Massachusetts has been at the forefront of nursing home stress over the last few years, and a new government report illustrated a host of negative statistics — from cratering utilization to median margins as low as -10% for the worst-performing properties.
In terms of total resident days, nursing facility utilization in Massachusetts dropped 5.4% between 2013 and 2017, or a decline from 15.1 million to 14.3 million.
That’s one of the many conclusions in a November report from the state’s Center for Health Information and Analysis (CHIA), an independent government agency that probes health care trends in the Bay State.
Perhaps unsurprisingly, a decline in Medicare days primarily drove the falling utilization numbers, with a 14.8% drop between 2013 and 2017 — as compared to a 3.4% slide for Medicaid and a 4.8% decrease in self-pay days.
“Nationally, research has suggested that declining utilization of skilled nursing facilities among traditional Medicare beneficiaries may be due, in part, to fewer hospital inpatient discharges among this population, reducing the need for post-acute care,” the Boston-based CHIA concluded. “These trends reflect a number of factors, including Medicare policy initiatives aimed at reducing unnecessary and avoidable hospitalizations, such as promoting accountable care organizations, bundled payment arrangements, and readmissions penalties.”
Those shifts had a significant effect on the financial health of the state’s nursing homes, with the overall median operating margin plunging from 0 in 2013 to -3.2% in 2017, the most recent year for which data was available. For the worst performers, those in the 25th percentile of facilities, that figure fell all the way from -5.1% earlier in the decade to -10.2% in 2017.
That overall median number is far below the -0.1% national figure reported by CLA for 2018, a negative margin that the consulting firm described as “an alarming metric” in its annual nursing home cost report, released earlier this year.
It is in line, however, with a Massachusetts-specific report from CLA that pegged the 2017 median margin at -4.1%, rising slightly to -3.5% last year.

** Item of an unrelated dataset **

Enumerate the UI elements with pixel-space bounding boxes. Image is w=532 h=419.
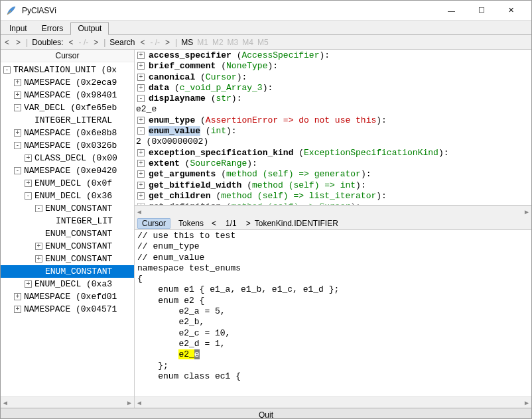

Based on those numbers, CLA and the Massachusetts Senior Care Association warned that 95 of the state’s nursing homes — about a quarter of the total — were at risk of closure, a bleak projection in a state that has already seen 20 properties shut down over the last year-plus.
“A majority of the Commonwealth’s nursing facilities are operating in the red, particularly those facilities that have a high reliance on state Medicaid funding,” Massachusetts Senior Care Association president Tara Gregorio said in a statement issued earlier this month. “The CLA report clearly shows the situation is dire and the causes are clear.”
Much of the attention has been focused on the state’s Medicaid program, known as MassHealth, with lawmakers passing a $50 million boost to nursing home funding this year. Still, operators assert that the cash infusion isn’t enough, and a consortium of advocates has collected enough signatures to put a major Medicaid funding overhaul on the state ballot next November.
However, Medicaid wasn’t the only reason behind CHIA’s findings. In fact, on an overall basis, Medicare revenue fell the farthest between 2013 and 2017, dropping at a rate of 11.4%; Medicaid revenue, by contrast, only dipped 2.9%.
On a per-resident day basis, revenue actually increased by 10.1% for Medicare, 5.5% for Medicaid, and 7.4% for self-pay residents — but at the same time, expenses saw a median increase of 4.0% over that span, with an overall median revenue increase of only 1.6%, according to CHIA.
“CHIA will continue to monitor this important component of the health care system as the nursing facility industry continues to evolve to meet the changing needs of the residents of the Commonwealth,” the organization concluded.